Dit jaar wilde ze niet. Geen oliebollen. Geen champagne. Niet stil voor zich uit staren en denken aan het afgelopen jaar. Geen gegil om 12 uur en groepen vrienden of juist slaperige kinderen uit bed. Niet voor het huis met de buren. Alleen de man en zij, in een bed bij het raam. Ze keken sinds kort uit op de rivier en zij zou de rivier worden. Ze zou al kijkend naar het water door de stad stromen en alles aandoen maar nergens blijven.
Ze dacht niet aan het afgelopen jaar. Ze dacht niet aan de mensen die ze nooit meer zag. Mensen die op haar leken, die ze langer kende dan ze zich kon herinneren.

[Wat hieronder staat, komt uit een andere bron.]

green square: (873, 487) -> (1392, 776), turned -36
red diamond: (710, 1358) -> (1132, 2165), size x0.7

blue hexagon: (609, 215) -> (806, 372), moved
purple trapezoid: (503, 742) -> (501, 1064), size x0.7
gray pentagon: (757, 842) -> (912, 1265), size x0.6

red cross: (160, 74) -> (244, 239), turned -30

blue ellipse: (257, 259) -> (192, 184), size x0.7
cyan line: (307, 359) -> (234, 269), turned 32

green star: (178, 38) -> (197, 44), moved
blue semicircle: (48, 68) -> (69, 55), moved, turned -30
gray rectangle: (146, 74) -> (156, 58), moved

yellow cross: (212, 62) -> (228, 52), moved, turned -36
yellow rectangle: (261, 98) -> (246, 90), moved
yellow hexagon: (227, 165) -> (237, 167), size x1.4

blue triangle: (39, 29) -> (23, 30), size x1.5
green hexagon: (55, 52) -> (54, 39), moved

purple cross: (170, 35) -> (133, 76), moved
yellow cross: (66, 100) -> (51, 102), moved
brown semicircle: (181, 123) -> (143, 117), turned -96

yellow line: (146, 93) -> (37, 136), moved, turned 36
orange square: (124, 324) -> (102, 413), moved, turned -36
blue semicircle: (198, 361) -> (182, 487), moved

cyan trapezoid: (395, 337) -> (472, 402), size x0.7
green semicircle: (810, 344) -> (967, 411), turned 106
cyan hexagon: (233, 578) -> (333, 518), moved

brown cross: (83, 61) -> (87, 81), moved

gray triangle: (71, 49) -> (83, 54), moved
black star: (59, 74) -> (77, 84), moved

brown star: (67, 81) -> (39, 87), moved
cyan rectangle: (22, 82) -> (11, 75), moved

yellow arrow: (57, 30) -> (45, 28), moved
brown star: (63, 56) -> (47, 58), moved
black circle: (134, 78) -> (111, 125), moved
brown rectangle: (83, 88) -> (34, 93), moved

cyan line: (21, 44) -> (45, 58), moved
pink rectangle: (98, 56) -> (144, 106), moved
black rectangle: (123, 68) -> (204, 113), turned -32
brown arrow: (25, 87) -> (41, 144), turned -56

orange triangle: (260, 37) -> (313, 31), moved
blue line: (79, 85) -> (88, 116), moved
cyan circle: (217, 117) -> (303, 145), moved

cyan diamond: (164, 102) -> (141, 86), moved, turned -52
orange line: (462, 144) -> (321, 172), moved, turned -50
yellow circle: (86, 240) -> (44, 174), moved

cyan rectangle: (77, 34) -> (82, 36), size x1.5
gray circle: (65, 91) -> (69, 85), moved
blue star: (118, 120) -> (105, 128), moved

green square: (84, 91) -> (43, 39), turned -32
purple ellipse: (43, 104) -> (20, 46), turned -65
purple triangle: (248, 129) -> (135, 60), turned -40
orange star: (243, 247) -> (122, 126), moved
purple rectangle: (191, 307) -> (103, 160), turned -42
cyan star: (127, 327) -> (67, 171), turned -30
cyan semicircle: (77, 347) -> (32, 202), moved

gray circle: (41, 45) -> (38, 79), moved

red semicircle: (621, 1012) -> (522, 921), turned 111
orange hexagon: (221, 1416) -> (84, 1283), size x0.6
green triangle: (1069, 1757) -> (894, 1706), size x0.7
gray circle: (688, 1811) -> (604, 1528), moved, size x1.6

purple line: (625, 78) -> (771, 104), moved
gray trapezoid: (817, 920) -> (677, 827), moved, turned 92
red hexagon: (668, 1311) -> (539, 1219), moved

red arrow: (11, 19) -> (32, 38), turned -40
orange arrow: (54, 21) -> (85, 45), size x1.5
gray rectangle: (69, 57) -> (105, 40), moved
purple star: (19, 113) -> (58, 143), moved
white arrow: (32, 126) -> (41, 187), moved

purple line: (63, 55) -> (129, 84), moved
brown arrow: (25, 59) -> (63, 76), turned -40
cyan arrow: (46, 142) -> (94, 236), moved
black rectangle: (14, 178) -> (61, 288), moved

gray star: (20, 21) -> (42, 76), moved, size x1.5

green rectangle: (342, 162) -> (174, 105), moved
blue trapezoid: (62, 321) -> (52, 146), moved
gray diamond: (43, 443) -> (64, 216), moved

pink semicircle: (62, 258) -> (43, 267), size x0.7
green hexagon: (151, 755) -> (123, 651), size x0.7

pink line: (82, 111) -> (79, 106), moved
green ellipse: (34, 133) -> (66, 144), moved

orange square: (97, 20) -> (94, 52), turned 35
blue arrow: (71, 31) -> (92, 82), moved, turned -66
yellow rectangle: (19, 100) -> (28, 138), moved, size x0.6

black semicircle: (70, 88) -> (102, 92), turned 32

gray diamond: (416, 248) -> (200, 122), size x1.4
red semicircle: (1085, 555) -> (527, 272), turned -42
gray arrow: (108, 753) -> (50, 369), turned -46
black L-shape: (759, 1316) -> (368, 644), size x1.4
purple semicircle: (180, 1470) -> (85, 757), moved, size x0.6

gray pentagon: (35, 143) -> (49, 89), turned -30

Eraan denken was als voorzichtig sterven, maar ze bleek teleurstellend veel levens te hebben.
Ze dacht niet aan de stem van haar uitgever. ‘Je hebt heus talent, maar een prijs zullen we er niet mee winnen. Het is, hoe zal ik het noemen, heel specifiek wat je schrijft.’ Ze dacht aan de tramhalte daarna. Hoe ze in de wind stond, het was onverwachts kil geweest voor april, en hoe ze dacht: Was het niet allang tijd een auto te bezitten? Ze dacht aan het woord specifiek.
Er was het vuurwerk dat ze door haar slaap als in een droom had waargenomen. Daarna had de nacht haar ronde gedaan. De wekker ging om zes uur. De man schoot uit bed, zij zette de percolator op het fornuis. Er was de lege metro en het afgeladen vliegveld. Er waren er meer die op 1 januari wilden ontsnappen. De vlucht duurde nog geen drie uur. Het vliegtuig landde verbluffend geruisloos en toen ze de schuifdeuren door liep, zag ze bomen vol blad en witgeel licht stroomde door de straten. Ze stopte even met ademen.
‘Everything is completely random,’ had de man gisteren gezegd. ‘Als je dat eenmaal begrijpt, is alles mogelijk.’ Hij zag er gelukkig uit. Hij zag er altijd gelukkig uit als ze niet in Nederland waren.